**WHAT YOU HAVE TO DO:** Whenever a line in the data below includes the string "socialismu", copy it out.

**STORED DATA:**
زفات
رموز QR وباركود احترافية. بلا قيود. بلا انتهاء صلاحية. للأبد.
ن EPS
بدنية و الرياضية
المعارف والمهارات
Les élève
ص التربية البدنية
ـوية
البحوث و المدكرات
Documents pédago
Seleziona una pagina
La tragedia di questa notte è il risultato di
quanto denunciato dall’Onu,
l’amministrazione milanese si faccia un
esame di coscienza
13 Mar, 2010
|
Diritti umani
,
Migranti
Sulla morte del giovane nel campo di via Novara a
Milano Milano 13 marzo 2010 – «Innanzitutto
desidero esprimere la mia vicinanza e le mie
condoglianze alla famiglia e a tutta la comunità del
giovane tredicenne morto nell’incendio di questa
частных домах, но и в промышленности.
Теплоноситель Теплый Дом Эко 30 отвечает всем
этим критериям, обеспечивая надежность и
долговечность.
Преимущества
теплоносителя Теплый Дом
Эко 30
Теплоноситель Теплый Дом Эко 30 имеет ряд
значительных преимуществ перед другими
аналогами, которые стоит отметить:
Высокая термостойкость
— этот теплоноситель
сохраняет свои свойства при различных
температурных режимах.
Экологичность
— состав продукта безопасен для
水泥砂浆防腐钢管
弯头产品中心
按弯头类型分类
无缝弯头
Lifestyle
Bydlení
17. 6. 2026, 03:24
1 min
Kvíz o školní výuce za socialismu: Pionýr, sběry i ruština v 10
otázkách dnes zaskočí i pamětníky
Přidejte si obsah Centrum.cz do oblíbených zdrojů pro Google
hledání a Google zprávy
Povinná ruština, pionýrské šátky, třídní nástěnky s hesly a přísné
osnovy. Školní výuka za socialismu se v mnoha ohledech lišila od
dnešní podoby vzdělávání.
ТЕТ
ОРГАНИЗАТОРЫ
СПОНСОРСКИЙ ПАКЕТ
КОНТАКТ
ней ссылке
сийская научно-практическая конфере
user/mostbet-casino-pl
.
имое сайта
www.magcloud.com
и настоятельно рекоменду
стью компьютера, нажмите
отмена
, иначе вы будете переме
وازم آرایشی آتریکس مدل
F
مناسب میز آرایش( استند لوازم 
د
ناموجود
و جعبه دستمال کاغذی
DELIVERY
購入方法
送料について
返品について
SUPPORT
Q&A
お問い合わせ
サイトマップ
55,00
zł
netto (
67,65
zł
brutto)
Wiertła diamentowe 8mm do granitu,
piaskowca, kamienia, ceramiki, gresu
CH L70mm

**WRITTEN SOLUTION:**
Kvíz o školní výuce za socialismu: Pionýr, sběry i ruština v 10
osnovy. Školní výuka za socialismu se v mnoha ohledech lišila od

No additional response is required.